Task prompt: Begin at the line containing "database and in" in the records below, end at the line containing "perspectives. We extend these meth", and retype each line in that span exactly. No other line and no image should appear.

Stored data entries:
────────────────────────────────────────

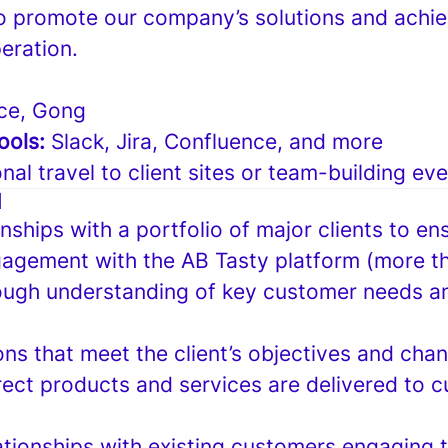
o promote our company’s solutions and achie
eration.
ce, Gong
ools:
Slack, Jira, Confluence, and more
nal travel to client sites or team-building ev
N
nships with a portfolio of major clients to ens
agement with the AB Tasty platform (more 
ough understanding of key customer needs a
ons that meet the client’s objectives and ch
rect products and services are delivered to c
ationships with existing customers engaging t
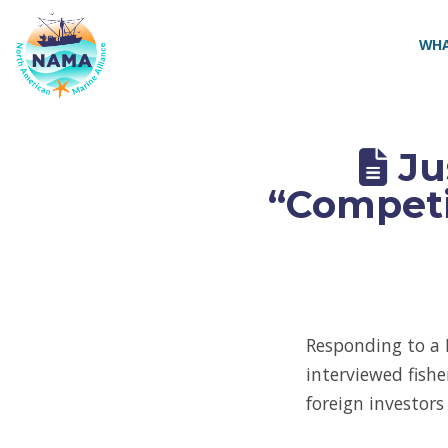
NAMA
WHA
Ju
“Competi
Responding to a 
interviewed fish
foreign investor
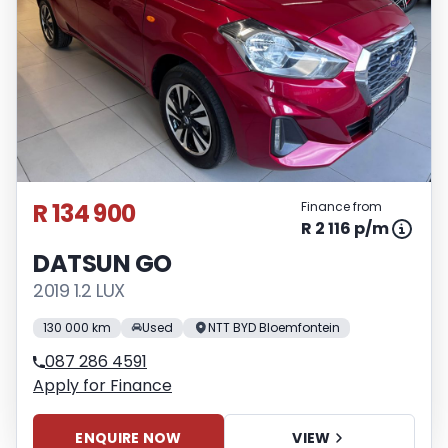
R 134 900
Finance from
R 2 116 p/m
DATSUN GO
2019 1.2 LUX
130 000 km
Used
NTT BYD Bloemfontein
087 286 4591
Apply for Finance
ENQUIRE NOW
VIEW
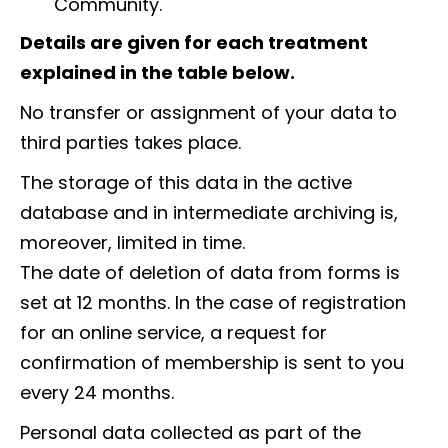
Community.
Details are given for each treatment
explained in the table below.
No transfer or assignment of your data to
third parties takes place.
The storage of this data in the active
database and in intermediate archiving is,
moreover, limited in time.
The date of deletion of data from forms is
set at 12 months. In the case of registration
for an online service, a request for
confirmation of membership is sent to you
every 24 months.
Personal data collected as part of the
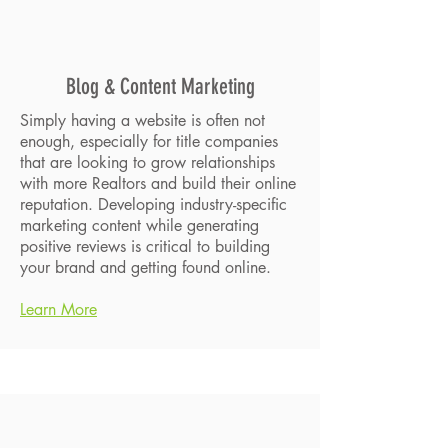
Blog & Content Marketing
Simply having a website is often not
enough, especially for title companies
that are looking to grow relationships
with more Realtors and build their online
reputation. Developing industry-specific
marketing content while generating
positive reviews is critical to building
your brand and getting found online.
Learn More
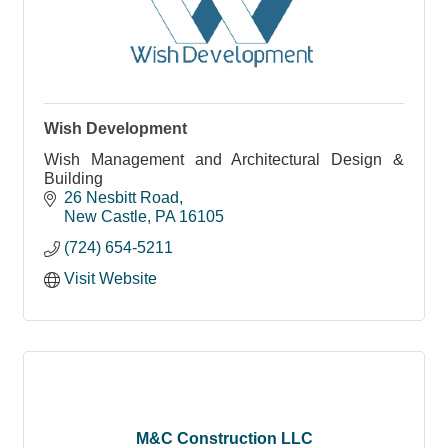
Wish Development
Wish Management and Architectural Design &
Building
26 Nesbitt Road
New Castle
PA
16105
(724) 654-5211
Visit Website
M&C Construction LLC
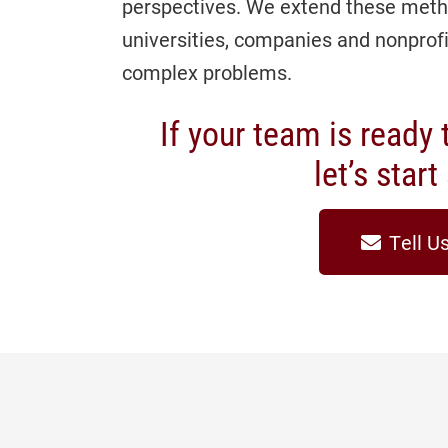
perspectives. We extend these meth
universities, companies and nonprof
complex problems.
If your team is ready t
let’s star
Tell U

────────────────────────────────────────

Reply:
database and in intermediate archiving is,
moreover, limited in time.
The date of deletion of data from forms is
set at 12 months. In the case of registration
for an online service, a request for
confirmation of membership is sent to you
every 24 months.
Personal data collected as part of the
Blog & Content Marketing
Simply having a website is often not
enough, especially for title companies
that are looking to grow relationships
with more Realtors and build their online
reputation. Developing industry-specific
marketing content while generating
positive reviews is critical to building
your brand and getting found online.
Learn More
Wish Development
Wish Management and Architectural Design &
Building
26 Nesbitt Road
New Castle
PA
16105
(724) 654-5211
Visit Website
M&C Construction LLC
perspectives. We extend these meth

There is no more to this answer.